WHAT YOU NEED TO DO: Return exactly, with nothing added, the lines from the one that contains "Киев, Львов, Днепропетро" through the end of the listing below, pictures excluded.

SUPPLIED RECORDS:

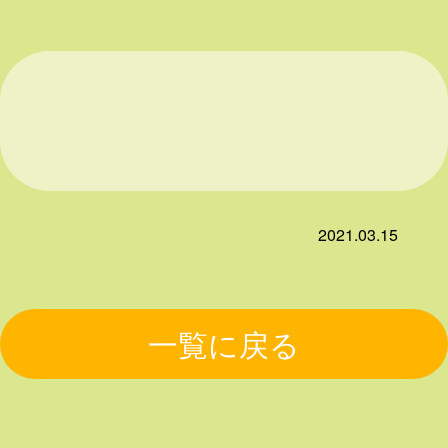
2021.03.15
一覧に戻る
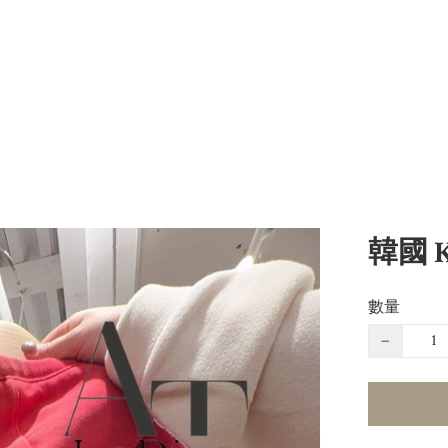
韓國 
數量
−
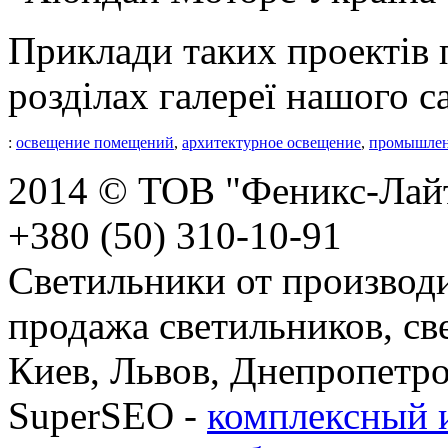
Приклади таких проектів 
розділах галереї нашого с
:
освещение помещений
,
архитектурное освещение
,
промышлен
2014 © ТОВ "Феникс-Лайт
+380 (50) 310-10-91
Светильники от производи
продажа светильников, св
Киев, Львов, Днепропетро
SuperSEO -
комплексный 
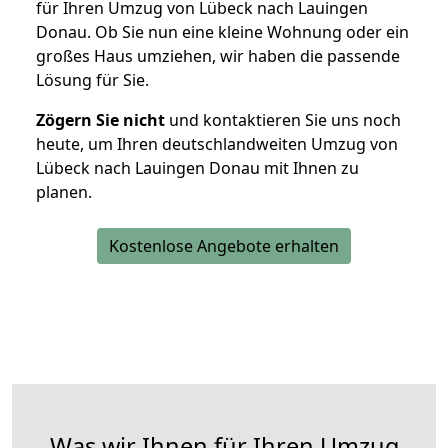
für Ihren Umzug von Lübeck nach Lauingen
Donau. Ob Sie nun eine kleine Wohnung oder ein
großes Haus umziehen, wir haben die passende
Lösung für Sie.
Zögern Sie nicht
und kontaktieren Sie uns noch
heute, um Ihren deutschlandweiten Umzug von
Lübeck nach Lauingen Donau mit Ihnen zu
planen.
Kostenlose Angebote erhalten
Was wir Ihnen für Ihren Umzug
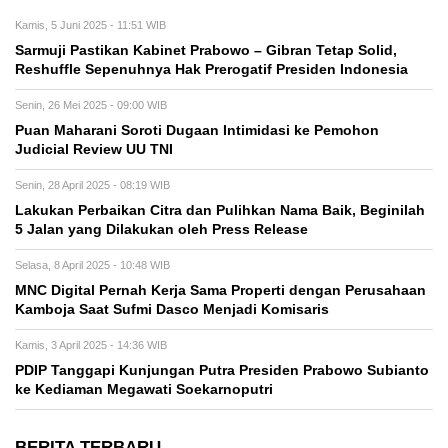
Kamis, 5 Juni 2025 - 11:51 WIB
Sarmuji Pastikan Kabinet Prabowo – Gibran Tetap Solid,
Reshuffle Sepenuhnya Hak Prerogatif Presiden Indonesia
Senin, 26 Mei 2025 - 09:00 WIB
Puan Maharani Soroti Dugaan Intimidasi ke Pemohon
Judicial Review UU TNI
Senin, 28 April 2025 - 08:19 WIB
Lakukan Perbaikan Citra dan Pulihkan Nama Baik, Beginilah
5 Jalan yang Dilakukan oleh Press Release
Selasa, 8 April 2025 - 10:48 WIB
MNC Digital Pernah Kerja Sama Properti dengan Perusahaan
Kamboja Saat Sufmi Dasco Menjadi Komisaris
Kamis, 3 April 2025 - 14:36 WIB
PDIP Tanggapi Kunjungan Putra Presiden Prabowo Subianto
ke Kediaman Megawati Soekarnoputri
BERITA TERBARU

FINISHED TASK:
Киев, Львов, Днепропетро
SuperSEO -
комплексный 
für Ihren Umzug von Lübeck nach Lauingen
Donau. Ob Sie nun eine kleine Wohnung oder ein
großes Haus umziehen, wir haben die passende
Lösung für Sie.
Zögern Sie nicht
und kontaktieren Sie uns noch
heute, um Ihren deutschlandweiten Umzug von
Lübeck nach Lauingen Donau mit Ihnen zu
planen.
Kostenlose Angebote erhalten
Was wir Ihnen für Ihren Umzug
Kamis, 5 Juni 2025 - 11:51 WIB
Sarmuji Pastikan Kabinet Prabowo – Gibran Tetap Solid,
Reshuffle Sepenuhnya Hak Prerogatif Presiden Indonesia
Senin, 26 Mei 2025 - 09:00 WIB
Puan Maharani Soroti Dugaan Intimidasi ke Pemohon
Judicial Review UU TNI
Senin, 28 April 2025 - 08:19 WIB
Lakukan Perbaikan Citra dan Pulihkan Nama Baik, Beginilah
5 Jalan yang Dilakukan oleh Press Release
Selasa, 8 April 2025 - 10:48 WIB
MNC Digital Pernah Kerja Sama Properti dengan Perusahaan
Kamboja Saat Sufmi Dasco Menjadi Komisaris
Kamis, 3 April 2025 - 14:36 WIB
PDIP Tanggapi Kunjungan Putra Presiden Prabowo Subianto
ke Kediaman Megawati Soekarnoputri
BERITA TERBARU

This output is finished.